Irish return a 173-year-old favor by helping Native Americans battling coronavirus

The Irish are returning a 173-yeard-old favor to a Native American tribe.

An online fundraiser collecting coronavirus relief for the Navajo Nation and Hopi Reservation has been flooded with donations from Ireland. Residents said the charity was inspired by the $170 in support the Choctaw Nation sent to starving Irish families during the potato famine in 1847.

“The English oppressors and the ruling elite in Ireland were indifferent to the millions of starving Irish people,” wrote contributor Kris Marsden. “Yet the native Americans who were also subjected to extreme poverty and privation donated to people who were thousands of miles away and probably never heard of the Choctaw.”

Another donator, Padraic Forkan, added, “You helped us in our darkest hour. Honored to return the kindness. Ireland remembers, with thanks.”

More than $2.2 million has been raised toward the $3 million goal of the fundraiser — with hundreds of donations pouring in from Ireland, organizers told The New York Times.

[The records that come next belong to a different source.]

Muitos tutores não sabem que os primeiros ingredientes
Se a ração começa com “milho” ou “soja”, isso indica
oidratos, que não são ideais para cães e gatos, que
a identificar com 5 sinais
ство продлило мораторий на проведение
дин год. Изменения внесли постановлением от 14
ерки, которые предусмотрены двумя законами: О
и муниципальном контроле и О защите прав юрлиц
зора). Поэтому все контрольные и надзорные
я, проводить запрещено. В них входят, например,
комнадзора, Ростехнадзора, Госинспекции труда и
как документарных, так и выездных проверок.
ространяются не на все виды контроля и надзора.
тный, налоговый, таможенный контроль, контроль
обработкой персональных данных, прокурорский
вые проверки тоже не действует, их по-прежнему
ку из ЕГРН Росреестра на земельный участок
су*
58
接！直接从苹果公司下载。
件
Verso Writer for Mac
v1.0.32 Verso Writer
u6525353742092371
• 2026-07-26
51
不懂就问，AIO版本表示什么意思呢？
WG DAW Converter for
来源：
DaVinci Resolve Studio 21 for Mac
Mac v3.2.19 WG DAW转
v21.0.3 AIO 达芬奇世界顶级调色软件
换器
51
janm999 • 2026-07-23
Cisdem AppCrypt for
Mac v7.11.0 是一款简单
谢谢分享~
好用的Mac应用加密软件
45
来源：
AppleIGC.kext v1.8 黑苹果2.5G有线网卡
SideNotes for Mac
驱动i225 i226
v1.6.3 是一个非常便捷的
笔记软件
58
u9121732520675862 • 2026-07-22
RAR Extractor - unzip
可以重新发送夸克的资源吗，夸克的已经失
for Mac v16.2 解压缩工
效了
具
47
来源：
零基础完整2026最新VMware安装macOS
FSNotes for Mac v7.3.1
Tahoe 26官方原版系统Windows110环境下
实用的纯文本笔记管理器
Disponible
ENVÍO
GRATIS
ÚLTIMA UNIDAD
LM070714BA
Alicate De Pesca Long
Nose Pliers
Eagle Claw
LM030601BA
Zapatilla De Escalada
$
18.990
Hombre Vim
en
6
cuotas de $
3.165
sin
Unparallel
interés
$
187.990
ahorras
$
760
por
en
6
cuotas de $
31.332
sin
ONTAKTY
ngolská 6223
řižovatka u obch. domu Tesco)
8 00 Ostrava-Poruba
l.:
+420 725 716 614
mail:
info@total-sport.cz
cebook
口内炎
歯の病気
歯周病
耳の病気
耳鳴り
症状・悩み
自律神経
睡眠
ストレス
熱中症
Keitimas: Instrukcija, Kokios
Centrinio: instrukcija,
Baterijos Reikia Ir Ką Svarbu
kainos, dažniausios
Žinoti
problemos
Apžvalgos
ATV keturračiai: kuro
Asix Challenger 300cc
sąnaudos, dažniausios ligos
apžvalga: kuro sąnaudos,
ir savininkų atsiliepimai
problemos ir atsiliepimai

“The Choctaw ancestors planted that seed a long time ago, based off the same fundamental belief of helping someone else,” Cassandra Begay, a member of the Navajo Nation and co-organizer of the fundraiser. “It is a dark time for us. The support from Ireland, another country, is phenomenal.”

Begay believes the Irish caught wind of the aid project through posts on Twitter, specifically citing a viral tweet from a reporter at The Irish Times on May 2.

The coronavirus has devastated indigenous people, with the Navajo Nation reporting more than 2,700 cases and 70 deaths as of Monday.

Gary Batton, chief of the Choctaw Nation of Oklahoma, told the Times in a statement Tuesday that the tribe was “gratified — and perhaps not at all surprised — to learn of the assistance our special friends, the Irish, are giving to the Navajo and Hopi Nations.”

“We have become kindred spirits with the Irish in the years since the Irish potato famine,” Batton continued. “We hope the Irish, Navajo and Hopi peoples develop lasting friendships, as we have.”